Está claro que los recursos de una determinada colectividad, como la judía uruguaya en este caso, son limitados, por grandes o chicos que sean. La fragmentación institucional endémica que nos afecta dificulta aún más el uso de esos recursos, cualesquiera sean. Pero en vísperas del mes de Tishrei, con toda su movida judía, sus “banquetes festivos”, las aglomeraciones en las sinagogas, y la culpa a flor de piel, sería buena cosa preguntarnos cuánto cuesta toda esta agitación; cómo transita una sinagoga o comunidad de un año al siguiente; cómo renueva su propuesta, cómo suma valor si nosotros no sumamos recursos. No hay ayuda social que valga sin estructura que la gestione. Del mismo modo, no hay prédica inspiradora en Iom Kipur sin profesionales que dediquen su vida inspirarnos y enseñarnos.

La responsabilidad de las instituciones, por otro lado, es no crear un “estado judío” en el sentido burocrático e inoperante en el que muchas oficinas públicas se convierten en cualquier lugar del mundo. Ese es el celo que debe prevalecer entre los dirigentes comunitarios. Las instituciones comunitarias judías no deben ser fuente de empleo y trabajo, sino espacios de inclusión y motivación. Eso exige recursos, pero éstos no son el fin, sino el medio. Mientras cuidemos que esta relación no se trastoque, estaremos en el camino correcto.

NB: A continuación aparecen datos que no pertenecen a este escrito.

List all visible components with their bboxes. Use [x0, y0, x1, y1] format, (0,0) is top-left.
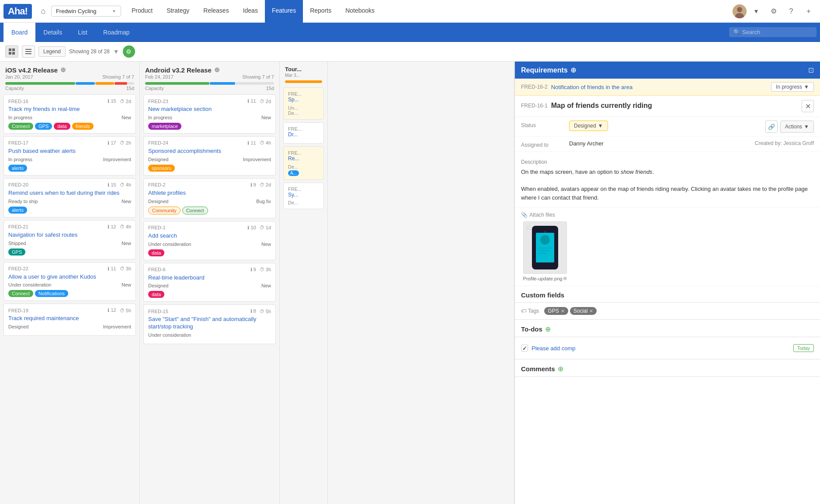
card-title[interactable]: Track required maintenance: [8, 315, 131, 322]
card-fred-21[interactable]: FRED-21 ℹ 12⏱ 4h Navigation for safest r…: [3, 220, 136, 259]
card-fred-6[interactable]: FRED-6 ℹ 9⏱ 3h Real-time leaderboard Des…: [143, 263, 276, 302]
requirements-add-button[interactable]: ⊕: [570, 66, 576, 74]
link-button[interactable]: 🔗: [765, 121, 778, 133]
grid-view-button[interactable]: [5, 45, 18, 58]
tag-data[interactable]: data: [148, 249, 164, 256]
logo[interactable]: Aha!: [3, 4, 32, 19]
nav-item-releases[interactable]: Releases: [196, 0, 236, 23]
sub-nav-details[interactable]: Details: [35, 23, 70, 42]
card-title[interactable]: Dr...: [288, 131, 319, 138]
nav-item-reports[interactable]: Reports: [303, 0, 338, 23]
nav-item-ideas[interactable]: Ideas: [236, 0, 265, 23]
req-sub-status[interactable]: In progress ▼: [771, 82, 814, 92]
card-fred-17[interactable]: FRED-17 ℹ 17⏱ 2h Push based weather aler…: [3, 136, 136, 176]
remove-gps-tag[interactable]: ✕: [561, 308, 565, 314]
add-todo-button[interactable]: ⊕: [545, 325, 551, 333]
card-title[interactable]: Push based weather alerts: [8, 148, 131, 155]
card-fred-22[interactable]: FRED-22 ℹ 11⏱ 3h Allow a user to give an…: [3, 262, 136, 301]
tag-data[interactable]: data: [54, 123, 70, 130]
column-add-icon[interactable]: ⊕: [60, 66, 66, 74]
card-fred-2[interactable]: FRED-2 ℹ 9⏱ 2d Athlete profiles Designed…: [143, 178, 276, 218]
todo-text[interactable]: Please add comp: [532, 345, 790, 352]
tag-connect[interactable]: Connect: [182, 207, 208, 214]
add-icon[interactable]: +: [801, 3, 817, 19]
tag-community[interactable]: Community: [148, 207, 181, 214]
add-comment-button[interactable]: ⊕: [558, 365, 563, 373]
avatar[interactable]: [733, 4, 747, 18]
nav-item-notebooks[interactable]: Notebooks: [338, 0, 382, 23]
tag-connect[interactable]: Connect: [8, 123, 33, 130]
tag-notifications[interactable]: Notifications: [35, 290, 68, 297]
card-title[interactable]: New marketplace section: [148, 106, 271, 113]
card-title[interactable]: Re...: [288, 155, 319, 162]
tag-partial[interactable]: A...: [288, 170, 299, 176]
tag-alerts[interactable]: alerts: [8, 207, 27, 214]
actions-button[interactable]: Actions ▼: [780, 121, 814, 133]
nav-item-product[interactable]: Product: [125, 0, 160, 23]
todo-today-button[interactable]: Today: [793, 344, 814, 352]
tag-gps[interactable]: GPS: [35, 123, 52, 130]
card-meta: ℹ 17⏱ 2h: [108, 140, 131, 146]
card-partial-3[interactable]: FRE... Re... De... A...: [283, 146, 324, 180]
tag-chip-social[interactable]: Social ✕: [570, 307, 597, 315]
card-partial-4[interactable]: FRE... Sy... De...: [283, 183, 324, 210]
card-title[interactable]: Save "Start" and "Finish" and automatica…: [148, 316, 271, 331]
card-title[interactable]: Sponsored accomplishments: [148, 148, 271, 155]
star-icon[interactable]: ☆: [525, 224, 532, 232]
card-fred-16[interactable]: FRED-16 ℹ 15⏱ 2d Track my friends in rea…: [3, 94, 136, 134]
card-partial-2[interactable]: FRE... Dr...: [283, 122, 324, 144]
card-title[interactable]: Allow a user to give another Kudos: [8, 273, 131, 281]
panel-minimize-button[interactable]: ⊡: [808, 66, 814, 74]
status-dropdown[interactable]: Designed ▼: [569, 121, 608, 131]
card-fred-1[interactable]: FRED-1 ℹ 10⏱ 1d Add search Under conside…: [143, 221, 276, 260]
remove-file-button[interactable]: ⊗: [563, 276, 567, 281]
home-icon[interactable]: ⌂: [35, 3, 51, 19]
card-title[interactable]: Track my friends in real-time: [8, 106, 131, 113]
column-add-icon[interactable]: ⊕: [214, 66, 220, 74]
todo-checkbox[interactable]: ✓: [521, 345, 528, 352]
tag-friends[interactable]: friends: [72, 123, 94, 130]
sub-nav-board[interactable]: Board: [3, 23, 35, 42]
search-input[interactable]: [742, 29, 812, 35]
card-title[interactable]: Sp...: [288, 97, 319, 104]
card-title[interactable]: Navigation for safest routes: [8, 231, 131, 239]
legend-button[interactable]: Legend: [38, 46, 66, 57]
req-close-button[interactable]: ✕: [802, 100, 814, 112]
card-title[interactable]: Sy...: [288, 192, 319, 199]
capacity-days-android: 15d: [266, 86, 274, 91]
card-fred-24[interactable]: FRED-24 ℹ 11⏱ 4h Sponsored accomplishmen…: [143, 136, 276, 176]
sub-nav-roadmap[interactable]: Roadmap: [95, 23, 138, 42]
nav-item-strategy[interactable]: Strategy: [160, 0, 196, 23]
card-fred-20[interactable]: FRED-20 ℹ 15⏱ 4h Remind users when to fu…: [3, 178, 136, 217]
card-fred-15[interactable]: FRED-15 ℹ 8⏱ 5h Save "Start" and "Finish…: [143, 304, 276, 344]
list-view-button[interactable]: [22, 45, 35, 58]
card-partial-1[interactable]: FRE... Sp... Un... De...: [283, 87, 324, 120]
board-settings-button[interactable]: ⚙: [123, 45, 135, 58]
attach-thumbnail[interactable]: ☆: [523, 221, 567, 274]
card-title[interactable]: Athlete profiles: [148, 190, 271, 197]
tag-sponsors[interactable]: sponsors: [148, 165, 175, 172]
tag-marketplace[interactable]: marketplace: [148, 123, 181, 130]
workspace-selector[interactable]: Fredwin Cycling ▼: [51, 6, 121, 17]
tag-connect[interactable]: Connect: [8, 290, 33, 297]
card-fred-23[interactable]: FRED-23 ℹ 11⏱ 2d New marketplace section…: [143, 94, 276, 134]
assigned-value[interactable]: Danny Archer: [569, 140, 755, 147]
card-title[interactable]: Add search: [148, 232, 271, 240]
filter-icon[interactable]: ▼: [113, 48, 119, 55]
card-fred-19[interactable]: FRED-19 ℹ 12⏱ 5h Track required maintena…: [3, 304, 136, 336]
sub-nav-list[interactable]: List: [70, 23, 95, 42]
tag-data[interactable]: data: [148, 291, 164, 298]
help-icon[interactable]: ?: [783, 3, 799, 19]
req-sub-title[interactable]: Notification of friends in the area: [551, 84, 771, 90]
chevron-down-icon[interactable]: ▾: [748, 3, 764, 19]
settings-icon[interactable]: ⚙: [766, 3, 782, 19]
tag-chip-gps[interactable]: GPS ✕: [544, 307, 568, 315]
column-partial-title: Tour...: [285, 66, 302, 72]
nav-item-features[interactable]: Features: [265, 0, 303, 23]
req-sub-id[interactable]: FRED-16-2: [521, 84, 548, 90]
card-title[interactable]: Remind users when to fuel during their r…: [8, 190, 131, 197]
tag-alerts[interactable]: alerts: [8, 165, 27, 172]
remove-social-tag[interactable]: ✕: [589, 308, 593, 314]
card-title[interactable]: Real-time leaderboard: [148, 274, 271, 282]
tag-gps[interactable]: GPS: [8, 249, 25, 255]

Por lo tanto, la propuesta no es tanto apoyar la mano sobre el cráneo del chivo expiatorio y enviar nuestros pecados y falencias al desierto, sino tomar el toro por las astas y hacernos cargo de nuestro destino. Sean imágenes bíblicas o helénicas, la analogía vale: hay una instancia de remisión íntima y hay una instancia de acción colectiva. A ésta última apelan las instituciones que nos cobijan y hacen posible nuestra vida judía. Donde sea que nos toque estar, no rehuyamos ni minimicemos el precepto del diezmo. No hagamos ya sacrificios pero sí actos de cercanía y proximidad. No podemos sumar si no sumamos; valga la redundancia.